Work to be completed: Your reply should hold the line containing "<instances>...</instances> (empty list" and every later line of the records, reproduced exactly, and no other lines.

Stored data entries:

****************************************

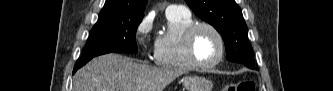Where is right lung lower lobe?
Segmentation results:
<instances>
[{
	"label": "right lung lower lobe",
	"instance_id": "1",
	"mask_svg": "<svg viewBox=\"0 0 333 91\" xmlns=\"http://www.w3.org/2000/svg\"><path fill=\"white\" fill-rule=\"evenodd\" d=\"M92 58H80L77 60L73 73H75L79 68H81L83 65H85L89 60Z\"/></svg>",
	"mask_w": 333,
	"mask_h": 91
}]
</instances>
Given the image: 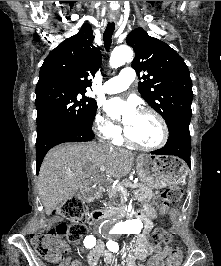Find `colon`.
Wrapping results in <instances>:
<instances>
[{"mask_svg":"<svg viewBox=\"0 0 221 266\" xmlns=\"http://www.w3.org/2000/svg\"><path fill=\"white\" fill-rule=\"evenodd\" d=\"M183 195V189L179 186H172L163 191L156 199L155 205L162 215L168 212L172 204L177 203ZM55 214L64 217L69 224H59L55 229L45 233L31 234V243L35 251L49 261L57 262L60 258L62 248V236L70 242L80 240L87 229L83 224L85 207L78 198L66 200ZM154 244L169 243L171 236L163 229H156L152 233ZM182 260V253L178 248L169 251V265L178 266Z\"/></svg>","mask_w":221,"mask_h":266,"instance_id":"1","label":"colon"}]
</instances>
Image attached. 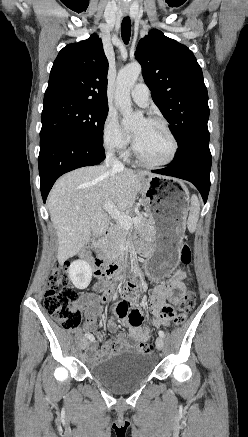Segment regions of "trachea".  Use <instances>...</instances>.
Segmentation results:
<instances>
[{"instance_id":"3493384b","label":"trachea","mask_w":248,"mask_h":437,"mask_svg":"<svg viewBox=\"0 0 248 437\" xmlns=\"http://www.w3.org/2000/svg\"><path fill=\"white\" fill-rule=\"evenodd\" d=\"M131 35V20L125 17L121 24V36L125 44H128Z\"/></svg>"}]
</instances>
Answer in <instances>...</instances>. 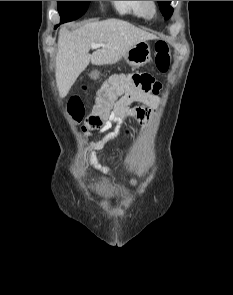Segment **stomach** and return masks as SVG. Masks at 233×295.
Returning <instances> with one entry per match:
<instances>
[{
	"label": "stomach",
	"instance_id": "0dacf381",
	"mask_svg": "<svg viewBox=\"0 0 233 295\" xmlns=\"http://www.w3.org/2000/svg\"><path fill=\"white\" fill-rule=\"evenodd\" d=\"M124 60L133 67H142L151 60V48L147 41H141L133 45L123 56ZM91 78L97 79V71L91 73Z\"/></svg>",
	"mask_w": 233,
	"mask_h": 295
}]
</instances>
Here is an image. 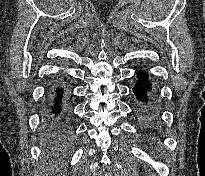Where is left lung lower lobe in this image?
Listing matches in <instances>:
<instances>
[{"label":"left lung lower lobe","mask_w":205,"mask_h":176,"mask_svg":"<svg viewBox=\"0 0 205 176\" xmlns=\"http://www.w3.org/2000/svg\"><path fill=\"white\" fill-rule=\"evenodd\" d=\"M137 82L133 87V92L136 99L141 103L140 111L146 119H151L154 115L153 104L151 100L152 83L149 80L148 73L145 71H139L137 73Z\"/></svg>","instance_id":"1"}]
</instances>
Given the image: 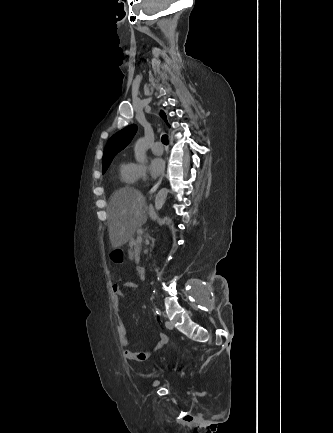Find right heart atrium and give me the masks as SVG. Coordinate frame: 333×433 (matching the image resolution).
Returning a JSON list of instances; mask_svg holds the SVG:
<instances>
[{
	"mask_svg": "<svg viewBox=\"0 0 333 433\" xmlns=\"http://www.w3.org/2000/svg\"><path fill=\"white\" fill-rule=\"evenodd\" d=\"M136 179H144L147 176V166L144 163H132Z\"/></svg>",
	"mask_w": 333,
	"mask_h": 433,
	"instance_id": "obj_1",
	"label": "right heart atrium"
}]
</instances>
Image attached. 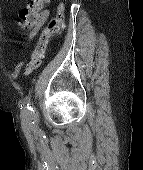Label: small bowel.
I'll use <instances>...</instances> for the list:
<instances>
[{"mask_svg":"<svg viewBox=\"0 0 143 170\" xmlns=\"http://www.w3.org/2000/svg\"><path fill=\"white\" fill-rule=\"evenodd\" d=\"M42 1L45 2V3L51 2V0H42ZM48 15H49V11L48 10H42V11L39 10L37 12L36 19L30 25H28V26L33 27V30L36 31L38 28H40L43 25V23L46 21ZM19 25L23 26V27H28V26H24L23 23L20 20H19ZM21 66H22V63H19L16 66L14 72L12 73L13 77H17L18 76L19 70H20Z\"/></svg>","mask_w":143,"mask_h":170,"instance_id":"small-bowel-1","label":"small bowel"}]
</instances>
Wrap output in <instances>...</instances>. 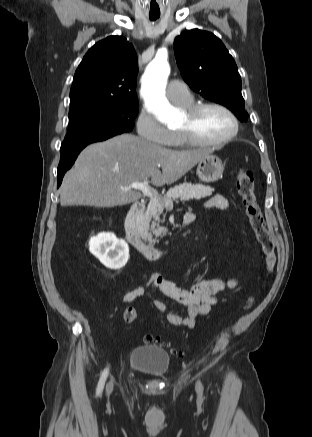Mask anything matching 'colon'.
I'll return each mask as SVG.
<instances>
[{"label":"colon","instance_id":"obj_1","mask_svg":"<svg viewBox=\"0 0 312 437\" xmlns=\"http://www.w3.org/2000/svg\"><path fill=\"white\" fill-rule=\"evenodd\" d=\"M236 183L250 226L257 242L262 248L266 269L270 272L276 263L275 245L266 228L261 208L256 199L253 173L247 168H240L236 176ZM252 302L253 300L249 299L246 306L250 307ZM136 319V309L133 307L126 308L124 311L125 322L133 323ZM154 341L155 340L150 337L147 338V342Z\"/></svg>","mask_w":312,"mask_h":437}]
</instances>
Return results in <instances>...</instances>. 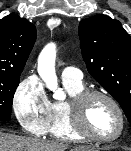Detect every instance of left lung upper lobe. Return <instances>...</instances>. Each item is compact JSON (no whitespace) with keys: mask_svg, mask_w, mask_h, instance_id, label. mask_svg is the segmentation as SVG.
<instances>
[{"mask_svg":"<svg viewBox=\"0 0 131 151\" xmlns=\"http://www.w3.org/2000/svg\"><path fill=\"white\" fill-rule=\"evenodd\" d=\"M83 59L91 76L116 99L131 123V37L103 14L79 24Z\"/></svg>","mask_w":131,"mask_h":151,"instance_id":"obj_1","label":"left lung upper lobe"}]
</instances>
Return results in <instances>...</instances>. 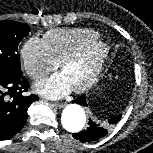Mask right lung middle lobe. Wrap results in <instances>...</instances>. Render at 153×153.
<instances>
[{"label": "right lung middle lobe", "instance_id": "1", "mask_svg": "<svg viewBox=\"0 0 153 153\" xmlns=\"http://www.w3.org/2000/svg\"><path fill=\"white\" fill-rule=\"evenodd\" d=\"M30 27L15 21H0V70L22 74L18 44L29 34Z\"/></svg>", "mask_w": 153, "mask_h": 153}]
</instances>
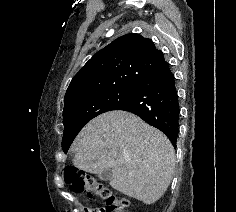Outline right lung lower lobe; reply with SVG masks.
Wrapping results in <instances>:
<instances>
[{
	"instance_id": "obj_1",
	"label": "right lung lower lobe",
	"mask_w": 236,
	"mask_h": 212,
	"mask_svg": "<svg viewBox=\"0 0 236 212\" xmlns=\"http://www.w3.org/2000/svg\"><path fill=\"white\" fill-rule=\"evenodd\" d=\"M116 110L139 116L165 133L176 148L180 109L175 78L164 59L138 82L131 97Z\"/></svg>"
}]
</instances>
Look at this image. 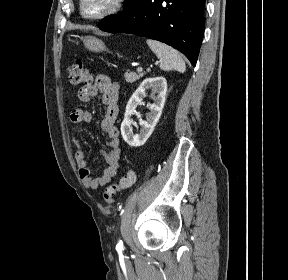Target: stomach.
Returning a JSON list of instances; mask_svg holds the SVG:
<instances>
[{
  "mask_svg": "<svg viewBox=\"0 0 288 280\" xmlns=\"http://www.w3.org/2000/svg\"><path fill=\"white\" fill-rule=\"evenodd\" d=\"M85 47L92 52H102L106 50L105 43L93 36H86L83 38Z\"/></svg>",
  "mask_w": 288,
  "mask_h": 280,
  "instance_id": "0dacf381",
  "label": "stomach"
}]
</instances>
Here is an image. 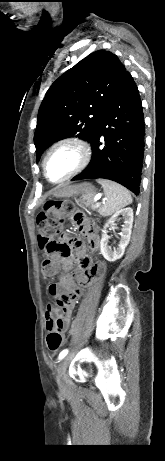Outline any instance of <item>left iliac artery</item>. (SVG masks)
Listing matches in <instances>:
<instances>
[{"label":"left iliac artery","instance_id":"1","mask_svg":"<svg viewBox=\"0 0 165 461\" xmlns=\"http://www.w3.org/2000/svg\"><path fill=\"white\" fill-rule=\"evenodd\" d=\"M67 353H68V350H67V349L63 350V351L59 354V358H60V359L64 358V357L67 355Z\"/></svg>","mask_w":165,"mask_h":461}]
</instances>
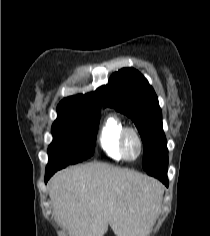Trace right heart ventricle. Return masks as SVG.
Listing matches in <instances>:
<instances>
[{
    "mask_svg": "<svg viewBox=\"0 0 210 236\" xmlns=\"http://www.w3.org/2000/svg\"><path fill=\"white\" fill-rule=\"evenodd\" d=\"M124 127V122L116 115H108L101 125L100 146L109 157L115 160L124 159L119 148V138Z\"/></svg>",
    "mask_w": 210,
    "mask_h": 236,
    "instance_id": "1",
    "label": "right heart ventricle"
}]
</instances>
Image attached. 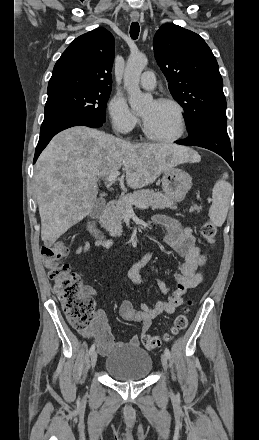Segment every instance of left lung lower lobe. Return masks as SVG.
Segmentation results:
<instances>
[{"label": "left lung lower lobe", "instance_id": "left-lung-lower-lobe-1", "mask_svg": "<svg viewBox=\"0 0 259 440\" xmlns=\"http://www.w3.org/2000/svg\"><path fill=\"white\" fill-rule=\"evenodd\" d=\"M177 144L199 146L223 157L232 166V150L227 134V121L220 119H208L201 122L195 129L189 132V136Z\"/></svg>", "mask_w": 259, "mask_h": 440}]
</instances>
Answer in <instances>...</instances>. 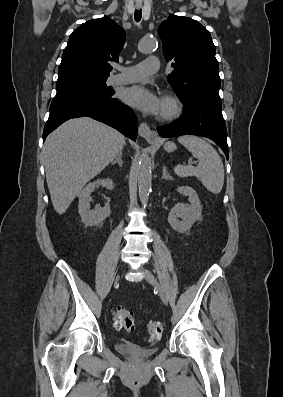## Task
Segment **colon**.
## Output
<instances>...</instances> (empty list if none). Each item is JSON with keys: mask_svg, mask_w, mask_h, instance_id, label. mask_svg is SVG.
Wrapping results in <instances>:
<instances>
[{"mask_svg": "<svg viewBox=\"0 0 283 397\" xmlns=\"http://www.w3.org/2000/svg\"><path fill=\"white\" fill-rule=\"evenodd\" d=\"M114 326L117 329H124L131 333L135 331V319L129 310L125 307H116L114 310ZM163 331V325L158 321H151L147 324V336L149 340L158 339Z\"/></svg>", "mask_w": 283, "mask_h": 397, "instance_id": "colon-1", "label": "colon"}]
</instances>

****************************************

Reply to the task:
<instances>...</instances> (empty list if none). Each item is JSON with keys: mask_svg, mask_w, mask_h, instance_id, label. mask_svg is SVG.
Wrapping results in <instances>:
<instances>
[{"mask_svg": "<svg viewBox=\"0 0 283 397\" xmlns=\"http://www.w3.org/2000/svg\"><path fill=\"white\" fill-rule=\"evenodd\" d=\"M114 326L117 329H124L131 333L135 331V319L129 310L125 307H116L114 310ZM163 331V325L158 321H151L147 324V336L149 340L158 339Z\"/></svg>", "mask_w": 283, "mask_h": 397, "instance_id": "colon-1", "label": "colon"}]
</instances>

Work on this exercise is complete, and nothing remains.